Search the entries below for "Immenhof". Report each line where it occurs.

------------------------------

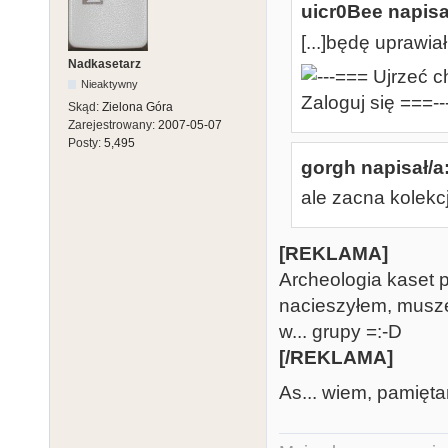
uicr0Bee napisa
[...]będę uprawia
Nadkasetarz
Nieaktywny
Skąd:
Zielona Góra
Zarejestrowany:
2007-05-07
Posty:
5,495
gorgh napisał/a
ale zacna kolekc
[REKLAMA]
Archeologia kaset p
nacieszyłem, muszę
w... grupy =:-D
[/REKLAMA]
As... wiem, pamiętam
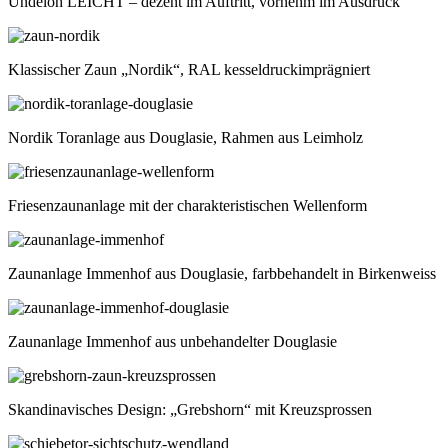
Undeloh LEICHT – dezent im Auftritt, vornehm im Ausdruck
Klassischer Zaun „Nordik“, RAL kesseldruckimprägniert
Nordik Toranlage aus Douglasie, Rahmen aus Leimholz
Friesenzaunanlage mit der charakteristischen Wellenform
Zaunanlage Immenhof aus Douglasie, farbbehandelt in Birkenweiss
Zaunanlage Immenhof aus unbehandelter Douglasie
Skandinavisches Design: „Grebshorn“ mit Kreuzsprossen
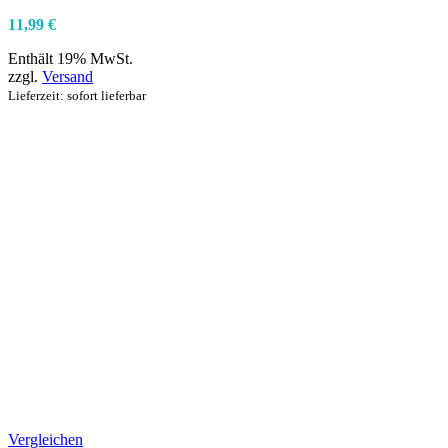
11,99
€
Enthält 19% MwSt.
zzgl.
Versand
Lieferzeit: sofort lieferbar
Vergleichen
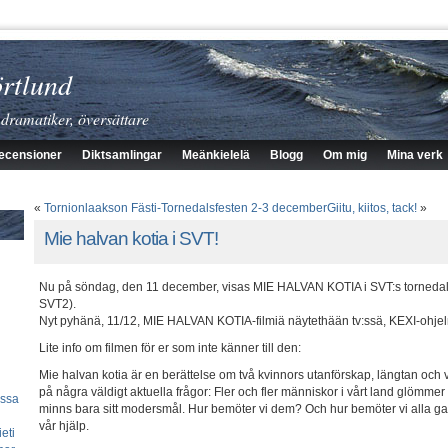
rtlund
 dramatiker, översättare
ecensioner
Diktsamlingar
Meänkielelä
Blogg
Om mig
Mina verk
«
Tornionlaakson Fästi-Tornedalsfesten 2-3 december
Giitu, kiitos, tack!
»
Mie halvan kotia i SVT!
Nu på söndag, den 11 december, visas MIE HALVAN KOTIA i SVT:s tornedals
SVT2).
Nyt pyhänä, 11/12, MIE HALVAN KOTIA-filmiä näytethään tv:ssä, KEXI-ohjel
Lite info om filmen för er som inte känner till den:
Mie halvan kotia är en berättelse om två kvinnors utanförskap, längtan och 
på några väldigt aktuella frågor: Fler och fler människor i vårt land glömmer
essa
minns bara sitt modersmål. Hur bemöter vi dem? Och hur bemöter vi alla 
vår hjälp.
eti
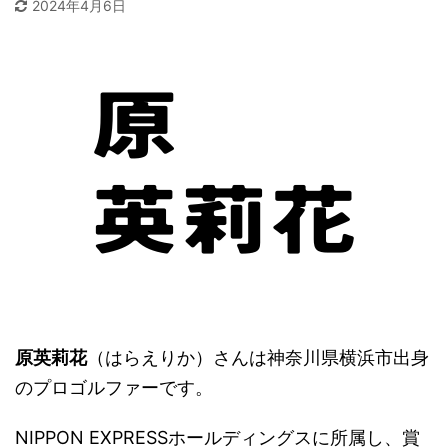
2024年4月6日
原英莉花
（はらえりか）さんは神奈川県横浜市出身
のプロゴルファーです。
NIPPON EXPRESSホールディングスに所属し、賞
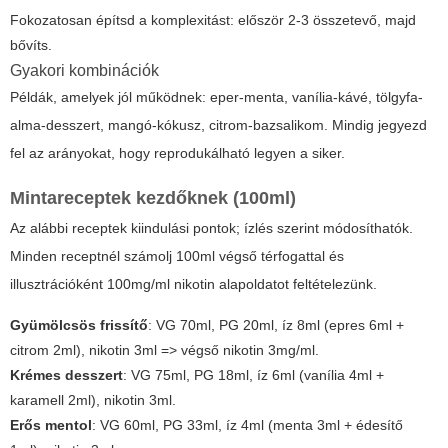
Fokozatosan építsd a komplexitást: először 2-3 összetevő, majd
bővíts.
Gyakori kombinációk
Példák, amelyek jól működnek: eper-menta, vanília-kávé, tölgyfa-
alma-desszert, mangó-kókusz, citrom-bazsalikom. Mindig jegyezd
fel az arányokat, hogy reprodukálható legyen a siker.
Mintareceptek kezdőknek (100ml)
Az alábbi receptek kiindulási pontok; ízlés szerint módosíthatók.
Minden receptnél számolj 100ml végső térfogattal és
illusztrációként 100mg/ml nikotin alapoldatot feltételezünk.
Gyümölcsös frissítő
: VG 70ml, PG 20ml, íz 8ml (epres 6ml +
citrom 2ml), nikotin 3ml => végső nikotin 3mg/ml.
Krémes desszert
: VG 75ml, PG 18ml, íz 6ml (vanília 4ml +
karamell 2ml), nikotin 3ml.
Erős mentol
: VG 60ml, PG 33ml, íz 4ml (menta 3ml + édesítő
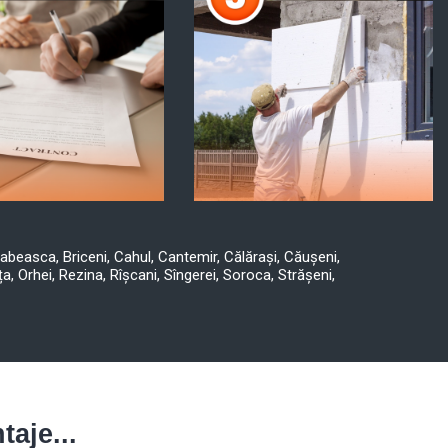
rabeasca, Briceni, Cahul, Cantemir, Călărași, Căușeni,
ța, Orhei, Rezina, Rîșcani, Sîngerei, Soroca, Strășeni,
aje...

------------------------------

FINISHED TASK.
Zaunanlage Immenhof aus Douglasie, farbbehandelt in Birkenweiss
Zaunanlage Immenhof aus unbehandelter Douglasie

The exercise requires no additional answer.